In summary, the newspaper was a target of a terrorist attack last week. This attack was presumed to be in response to a number of controversial Muhammad cartoons published. In support of the newspaper, and in solidarity for freedom of press and speech, a hashtag ensued, #JeSuisCharlieHebdo which literally means I am Charlie Hebdo. Days later, world leaders marched in unity and in support of Charlie Hebdo.

I am sure you must therefore be wondering if I am insane, considering that the title of this post means I am not Charlie Hebdo. I am not a Muslim. I am not a terrorist. I will never be in support of terrorism. I know there’s a global war against terrorism, so I am happy about the stand for unity, progress and freedom. That being said, I still am not Charlie Hebdo.

I am not Charlie Hebdo because I am too busy being Baga. I am Chibok.

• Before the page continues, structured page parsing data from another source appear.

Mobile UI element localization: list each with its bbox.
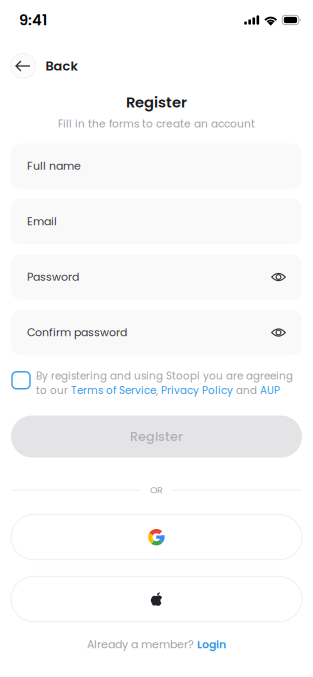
staticText: Email	[27, 214, 57, 229]
button[interactable]: Back	[10, 54, 36, 78]
staticText: ,	[156, 383, 161, 398]
staticText: Back	[46, 57, 78, 75]
staticText: Privacy Policy	[161, 383, 233, 398]
button[interactable]: Full name	[11, 143, 302, 189]
staticText: Password	[27, 269, 79, 285]
staticText: Fill in the forms to create an account	[58, 116, 255, 131]
button[interactable]: Agree to terms	[11, 369, 30, 389]
staticText: Register	[126, 92, 187, 112]
staticText: Already a member?	[87, 637, 194, 652]
staticText: Confirm password	[27, 325, 127, 340]
staticText: By registering and using Stoopi you are …	[36, 369, 293, 383]
button[interactable]: Continue with Apple	[11, 577, 302, 622]
staticText: OR	[150, 484, 163, 497]
staticText: Register	[130, 428, 183, 445]
staticText: to our	[36, 383, 71, 398]
button[interactable]: Password	[11, 254, 302, 300]
staticText: Login	[197, 637, 226, 652]
button[interactable]: Continue with Google	[11, 515, 302, 560]
button[interactable]: Login	[197, 637, 226, 652]
staticText: AUP	[260, 383, 280, 398]
staticText: and	[233, 383, 260, 398]
button[interactable]: Confirm password	[11, 310, 302, 355]
staticText: Terms of Service	[71, 383, 156, 398]
button[interactable]: Register	[11, 416, 302, 458]
staticText: 9:41	[19, 10, 47, 30]
button[interactable]: Back	[46, 57, 78, 75]
staticText: Full name	[27, 158, 81, 174]
button[interactable]: Email	[11, 199, 302, 244]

I am Borno. I am Jos. I am Nigerian. In the past week, there was an attack in Baga, a town in northeastern Nigerian state of Borno. Now, there are discrepancies on the amount of dead people. Some say 2,000, some others 200. But the fact still remains that people died. The Nigerian leadership has expressed it’s condolences to the French people, but has not made a statement on the attack on Baga. Isn’t that insanity? How has this become the reality in Nigeria? How have Nigerians become so insensitive to the killings of our fellow countrymen? So much that when I see a news about another Boko Haram attack on my Twitter feed, I just scroll past it like it’s one of those things. We are now so used to it that it does not bother us anymore. Waking up to bombs and machetes has become the realities of some innocent children in the north, while the rest of us sip on fancy champagnes and take fancy airplane rides. Some of us had the best holidays we could think of. For some of us the kinds of problems we deal with is whether to get a pair of shoes in red or pink.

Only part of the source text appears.